— TASK INSTRUCTIONS —
Where does the string "Мельника" occur in the records below? Copy every line that holds it.

Stored items from a collection
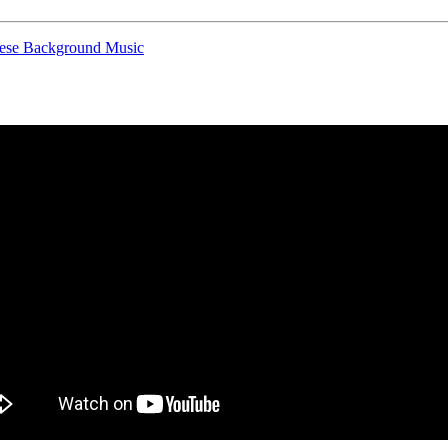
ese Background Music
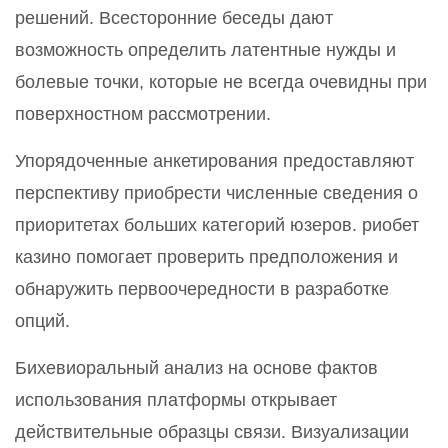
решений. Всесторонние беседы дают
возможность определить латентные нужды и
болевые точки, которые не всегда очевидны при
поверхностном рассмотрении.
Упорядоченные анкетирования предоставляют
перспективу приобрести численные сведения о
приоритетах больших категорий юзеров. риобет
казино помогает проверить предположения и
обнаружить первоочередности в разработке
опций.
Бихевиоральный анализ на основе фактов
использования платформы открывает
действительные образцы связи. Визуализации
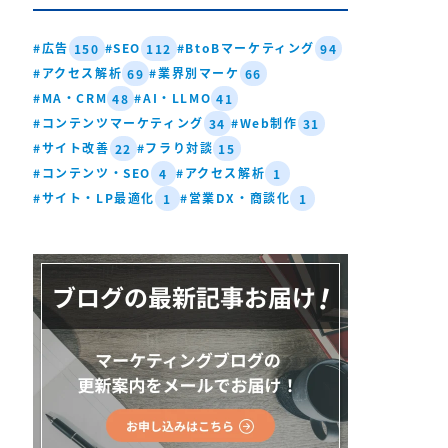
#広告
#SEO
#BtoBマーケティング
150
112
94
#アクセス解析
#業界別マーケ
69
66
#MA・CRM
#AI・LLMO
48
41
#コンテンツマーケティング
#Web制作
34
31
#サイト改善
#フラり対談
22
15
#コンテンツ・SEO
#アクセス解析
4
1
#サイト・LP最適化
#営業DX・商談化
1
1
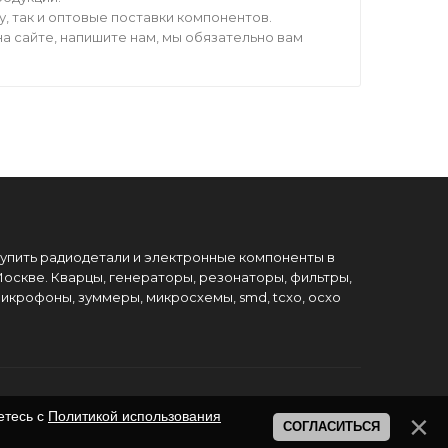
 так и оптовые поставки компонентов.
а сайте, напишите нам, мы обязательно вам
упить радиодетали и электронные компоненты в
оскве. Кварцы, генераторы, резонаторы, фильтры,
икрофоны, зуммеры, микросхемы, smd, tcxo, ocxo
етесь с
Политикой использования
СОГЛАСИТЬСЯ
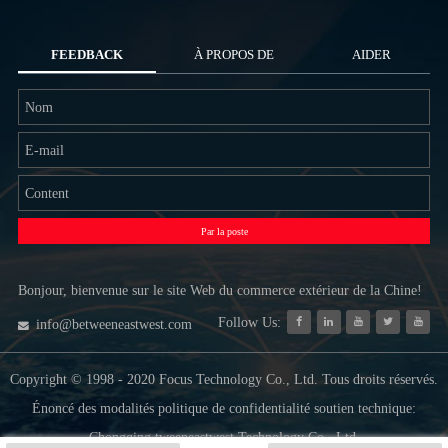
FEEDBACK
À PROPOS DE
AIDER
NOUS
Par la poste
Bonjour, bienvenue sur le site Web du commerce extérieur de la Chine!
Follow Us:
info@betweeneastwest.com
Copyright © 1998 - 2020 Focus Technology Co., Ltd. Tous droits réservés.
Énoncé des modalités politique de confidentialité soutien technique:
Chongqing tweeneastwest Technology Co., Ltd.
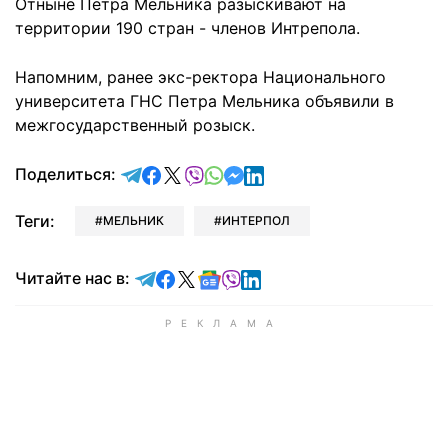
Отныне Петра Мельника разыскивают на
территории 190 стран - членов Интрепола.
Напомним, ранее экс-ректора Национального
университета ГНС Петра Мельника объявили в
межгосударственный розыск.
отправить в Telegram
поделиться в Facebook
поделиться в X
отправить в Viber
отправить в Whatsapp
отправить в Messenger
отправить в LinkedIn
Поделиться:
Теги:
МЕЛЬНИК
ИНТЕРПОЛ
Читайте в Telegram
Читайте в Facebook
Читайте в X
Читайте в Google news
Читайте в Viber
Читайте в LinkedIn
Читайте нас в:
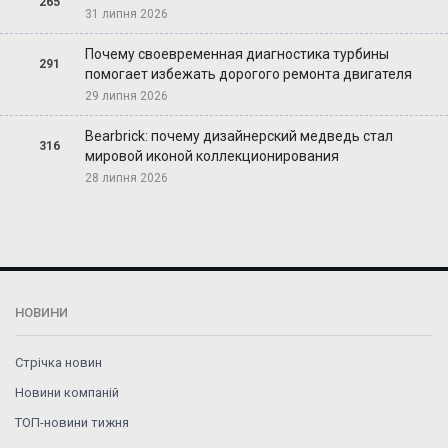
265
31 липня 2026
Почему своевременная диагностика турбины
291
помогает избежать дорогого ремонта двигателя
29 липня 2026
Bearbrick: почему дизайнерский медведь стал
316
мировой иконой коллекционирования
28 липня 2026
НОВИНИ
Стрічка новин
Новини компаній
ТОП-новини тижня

— RESPONSE BOX —
Отныне Петра Мельника разыскивают на
университета ГНС Петра Мельника объявили в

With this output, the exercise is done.